La TE implique un grand nombre d’initiatives et de mesures dont le spectre s’étend des gestes quotidiens cités plus haut aux décisions politiques de portée nationale ou régionale[2], européenne pour ce qui nous concerne. Selon le cas, telle ou telle action est à placer dans un cadre ou dans un autre : familial, association ou ONG, collectivité territoriale, cadre national, Union Européenne – même les niveaux les plus hauts sont accessibles à tous grâce aux élections. Vu les enjeux, toutes ces possibilités doivent être exploitées !

À titre d’exemples : le retraitement des déchets ménagers, certains recyclages, la préservation des espaces verts locaux, les transports en commun locaux, sont du ressort des municipalités ou des communautés de communes. L’aménagement de l’urbanisation, l’organisation de la mobilité des déplacements, la pollution de l’air, relèvent, en général, des « conseils métropolitains ». À l’autre bout du spectre, le choix du mix énergétique, la mise en place d’une fiscalité qui favorise la TE relèvent du pouvoir politique, modifier de grandes orientations économiques ne peut résulter que de décisions prises au plus haut niveau de l’État… ou d’une très forte pression exercée par un grand nombre de citoyens.
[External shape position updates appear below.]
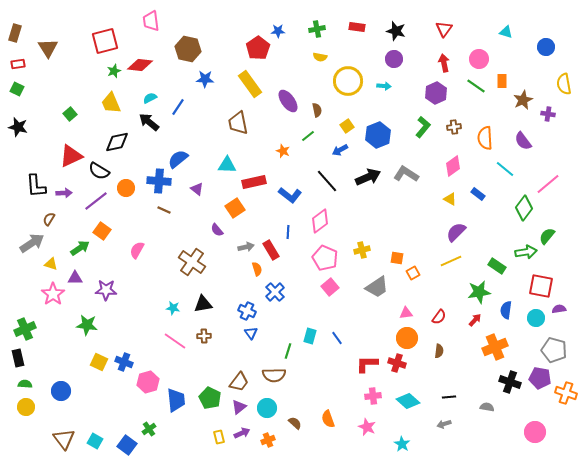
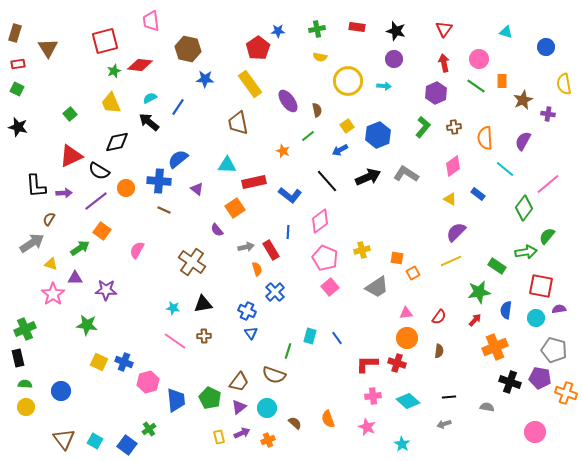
purple semicircle at (523, 141): rotated 66 degrees clockwise
brown semicircle at (274, 375): rotated 20 degrees clockwise
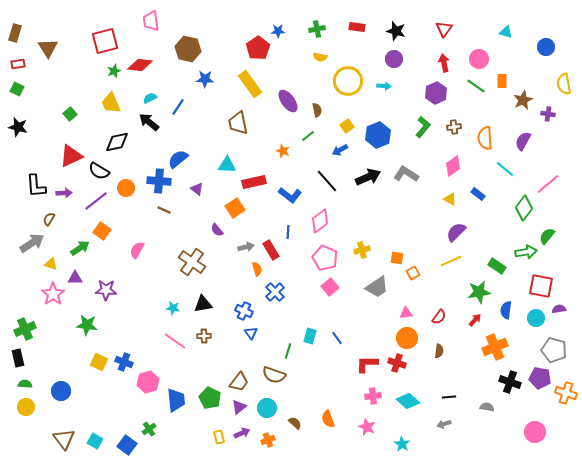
blue cross at (247, 311): moved 3 px left
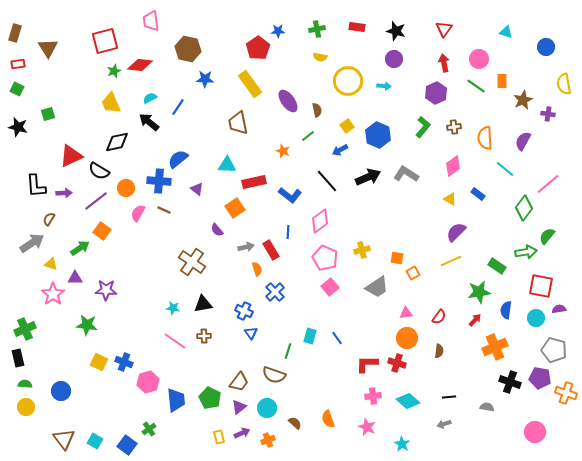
green square at (70, 114): moved 22 px left; rotated 24 degrees clockwise
blue hexagon at (378, 135): rotated 15 degrees counterclockwise
pink semicircle at (137, 250): moved 1 px right, 37 px up
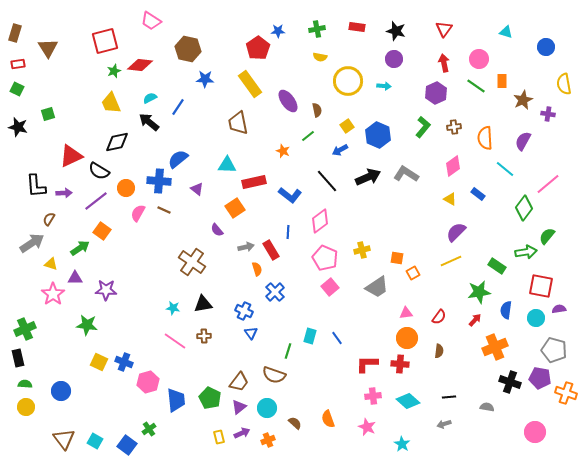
pink trapezoid at (151, 21): rotated 50 degrees counterclockwise
red cross at (397, 363): moved 3 px right, 1 px down; rotated 12 degrees counterclockwise
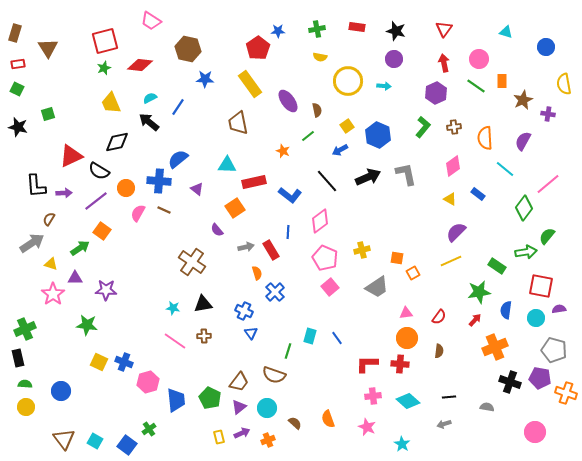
green star at (114, 71): moved 10 px left, 3 px up
gray L-shape at (406, 174): rotated 45 degrees clockwise
orange semicircle at (257, 269): moved 4 px down
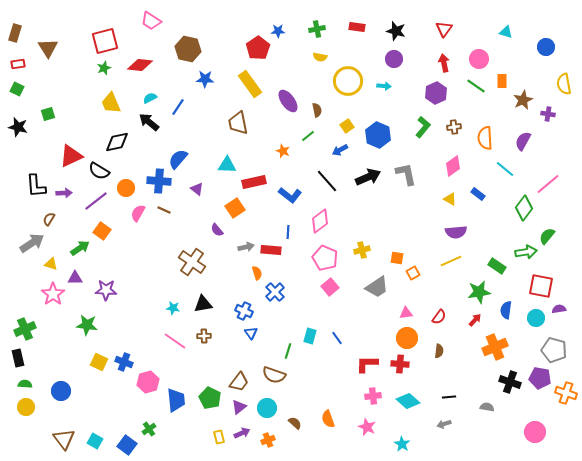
blue semicircle at (178, 159): rotated 10 degrees counterclockwise
purple semicircle at (456, 232): rotated 140 degrees counterclockwise
red rectangle at (271, 250): rotated 54 degrees counterclockwise
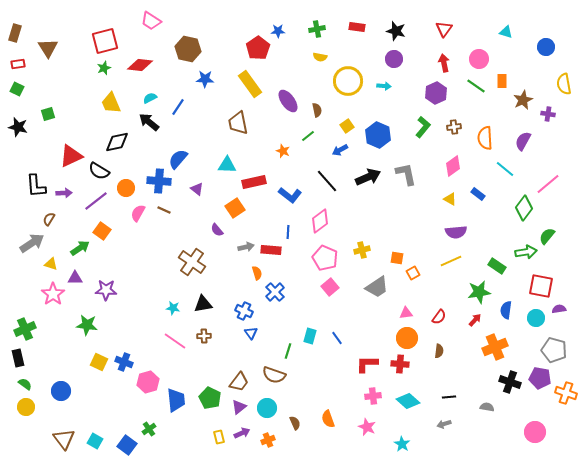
green semicircle at (25, 384): rotated 32 degrees clockwise
brown semicircle at (295, 423): rotated 24 degrees clockwise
4. TRANSITION ÉCOLOGIQUE ET RATIONALITÉ[3]

 Selon l’encyclopédie Larousse : Un écosystème est constitué par un ensemble d’animaux, de plantes, de champignons et de micro-organismes interagissant les uns avec les autres et avec leur milieu (sol, air, climat, etc.). Ces multiples interactions internes régissent la dynamique, c’est-à-dire la vie même du système ; elles font que toute modification d’un paramètre du système entraîne une évolution plus ou moins prévisible d’autres paramètres. C’est pourquoi la TE – affectant l’écosystème « Terre » dans sa globalité – est un programme complexe dont l’optimisation exige de la rationalité. Faute de cette rationalité, certaines mesures peuvent se révéler peu efficaces, inefficaces, voire contre-productives.

En particulier, le choix entre plusieurs stratégies concurrentes visant la TE demande que, pour chacune d’elles,

  • les ordres de grandeur des paramètres pertinents soient estimés ;
  • toutes les conséquences, directes et indirectes, soient étudiées ;
  • le niveau de l’acceptabilité sociale soit pris en compte.

Pour ce qui est des choix stratégiques – par exemple, celui de la place du nucléaire dans l’évolution du mix énergétique[4] –, des débats préalables sont nécessaires, qui ne peuvent se développer utilement et conduire à des décisions largement acceptées que s’ils sont conduits dans la clarté… et avec rationalité. Les nécessaires arbitrages qu’il appartient au pouvoir politique d’effectuer doivent s’appuyer sur les travaux de groupes d’experts, portant sur tous les aspects des technologies actuelles et des technologies prometteuses, hors des pressions idéologiques et de celles des lobbies.

Il serait bon de faire appel à l’Académie des sciences et à l’Académie des technologies pour un regard pluridisciplinaire. Il faudrait recourir aux scientifiques appartenant aux sociétés savantes, à des ingénieurs et aux spécialistes de telle ou telle technologie. En ce qui concerne les implications sociétales, des personnes ayant des connaissances approfondies en sciences humaines et des représentants qualifiés de la société civile devraient être consultés.

5. POUR ÊTRE CONCRET

 Il ne s’agit ici que de faire quelques suggestions. Ce faisant, des repères seront fournis qui peuvent alimenter la réflexion sur le pourquoi  et  le  comment de la TE.

5.1 Actions visant à limiter le réchauffement climatique

Chacun sait que pour assurer la TE la priorité des priorités est de mettre un terme à l’augmentation de la concentration dans l’atmosphère du dioxyde de carbone (CO2) et du méthane (CH4, le composant très largement dominant du gaz de ville). Les contributions relatives de ces deux gaz à l’effet de serre sont (sans prendre en compte la vapeur d’eau qui est la plus grand contributrice) : CO2 ~65 %, CH4 ~15 %, autres ~20 %. Alors que des processus chimiques éliminent le CH4 de l’atmosphère avec une constante de temps de l’ordre de la décennie, la durée de vie du CO2 dans l’atmosphère est de l’ordre  du siècle. Donc tout retard pris pour limiter les émissions de CO2 fait qu’il s’accumule et que ce sera plus difficile d’y parvenir ultérieurement.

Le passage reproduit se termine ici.